Old article which was posted in Times of India on September 5th 2016. It was for my Dad who died a few months later. Link here-

“How are you Dad?”

He turned around slowly and then looked up at me from lost eyes which were straining to convey the visual message to the slowing brain, the registration of a known face. And then they lit up brightly with sparkles that only true love can provide on seeing a son come home after a long time. A tear desperately tried to stop its flow out of my mother’s eye standing next to me while I was not sure why I felt so weak and soft inside. Maybe age was catching up with me too and even a slight whiff of emotion would cause some malfunctioning inside.

Another day in my dad’s life when Alzheimer’s was won over! Another day perhaps when his jumbled up memories swirling ferociously in his mind could come up with some clear resonance of the external reality! Another day when his continued presence brought joy and gratitude to our lives!

For years now, his soul has been captive in the body which is finding the burden of existence more and more difficult. He needs help in performing the basic functions of life and is confined to the four walls of his room or at best the four rooms of the house itself. His slow, swirling walk reminds me of the way my daughter walked for the first time in her life, trying to balance, twisting and twirling in measured, small steps. Alas! I have to hold back my hands and watch from the distance again. For my children, it was with a desire to make them learn to walk the miles that they had to tread ahead so that when time comes, they could march away with dignity and poise. For my dad, it was with a similar desire to let him continue to walk with the same dignity and poise lest he forgets.

He likes living alone in his room with his thoughts. The TV runs endlessly and is his only outlet to the outer world. The room has four walls, a window that may as well be closed and a ceiling that has well and truly capped blue skies of his real and virtual world. He prefers the captivity of that room and yet his mind seems to be travelling through a time machine connecting him to various events of his life which he jumbles and spurts out in a dementia-induced trance.

Sometimes he lets me know that he has to get ready for his next meeting with a leading political figure, reminding me of the childhood when I really believed that such a day would come in his life.
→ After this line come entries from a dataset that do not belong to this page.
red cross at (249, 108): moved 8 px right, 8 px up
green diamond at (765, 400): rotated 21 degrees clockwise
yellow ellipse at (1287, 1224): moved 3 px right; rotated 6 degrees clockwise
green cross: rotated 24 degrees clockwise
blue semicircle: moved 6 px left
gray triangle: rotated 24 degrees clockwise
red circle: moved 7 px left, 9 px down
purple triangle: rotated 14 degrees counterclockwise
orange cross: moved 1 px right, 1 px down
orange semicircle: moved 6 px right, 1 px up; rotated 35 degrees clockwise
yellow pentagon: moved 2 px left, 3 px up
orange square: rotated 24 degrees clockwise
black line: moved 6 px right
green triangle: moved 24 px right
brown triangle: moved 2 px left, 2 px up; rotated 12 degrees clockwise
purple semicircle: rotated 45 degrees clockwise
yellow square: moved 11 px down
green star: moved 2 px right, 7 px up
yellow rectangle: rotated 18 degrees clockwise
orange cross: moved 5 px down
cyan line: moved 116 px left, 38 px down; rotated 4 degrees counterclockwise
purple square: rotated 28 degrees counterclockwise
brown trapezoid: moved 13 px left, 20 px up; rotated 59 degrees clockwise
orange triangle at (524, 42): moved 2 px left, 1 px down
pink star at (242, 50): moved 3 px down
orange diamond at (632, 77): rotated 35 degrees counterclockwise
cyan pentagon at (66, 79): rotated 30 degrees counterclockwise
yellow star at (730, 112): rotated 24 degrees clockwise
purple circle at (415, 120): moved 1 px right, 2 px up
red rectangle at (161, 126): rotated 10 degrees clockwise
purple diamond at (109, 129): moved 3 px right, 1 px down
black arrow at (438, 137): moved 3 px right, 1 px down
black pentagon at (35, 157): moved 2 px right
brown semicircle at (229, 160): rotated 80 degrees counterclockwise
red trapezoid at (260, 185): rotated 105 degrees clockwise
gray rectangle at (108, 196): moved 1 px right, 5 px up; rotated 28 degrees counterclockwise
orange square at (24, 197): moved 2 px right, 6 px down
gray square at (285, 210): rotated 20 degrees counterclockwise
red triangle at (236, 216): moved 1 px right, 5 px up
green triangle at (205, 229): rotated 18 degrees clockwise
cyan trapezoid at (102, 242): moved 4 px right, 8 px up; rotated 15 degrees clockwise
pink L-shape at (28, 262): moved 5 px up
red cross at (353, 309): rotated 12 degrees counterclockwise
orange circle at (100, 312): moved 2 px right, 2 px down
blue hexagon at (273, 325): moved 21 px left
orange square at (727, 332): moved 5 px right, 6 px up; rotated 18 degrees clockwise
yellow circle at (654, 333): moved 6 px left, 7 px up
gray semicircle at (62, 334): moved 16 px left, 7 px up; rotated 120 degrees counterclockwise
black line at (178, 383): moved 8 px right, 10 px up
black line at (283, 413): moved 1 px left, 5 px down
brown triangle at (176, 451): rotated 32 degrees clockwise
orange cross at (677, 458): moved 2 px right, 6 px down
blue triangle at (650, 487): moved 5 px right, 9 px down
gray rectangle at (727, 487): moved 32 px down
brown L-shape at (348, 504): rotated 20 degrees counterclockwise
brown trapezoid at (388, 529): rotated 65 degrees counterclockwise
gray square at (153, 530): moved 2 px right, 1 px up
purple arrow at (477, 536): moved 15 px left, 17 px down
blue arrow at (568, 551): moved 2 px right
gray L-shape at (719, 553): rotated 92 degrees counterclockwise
Sometimes he asks me as to why my son is not with us right now when he is still in India and not in distant Canada. For him, his grandson has stayed back and gives him company in this room and holds the hands of his ‘Daddu’ with warmth and love which traverses the distance of thousands of miles.

Sitting in that room, looking at him as he sat quietly staring at the wall with lost eyes, time stood still. Here was a man who was full of life just a few years back and whose thunderous voice echoed in every echelon that he traversed. And today, he was the same man who had no words left to be spoken. No one to hear them too but a handful of family members that too in their limited visits!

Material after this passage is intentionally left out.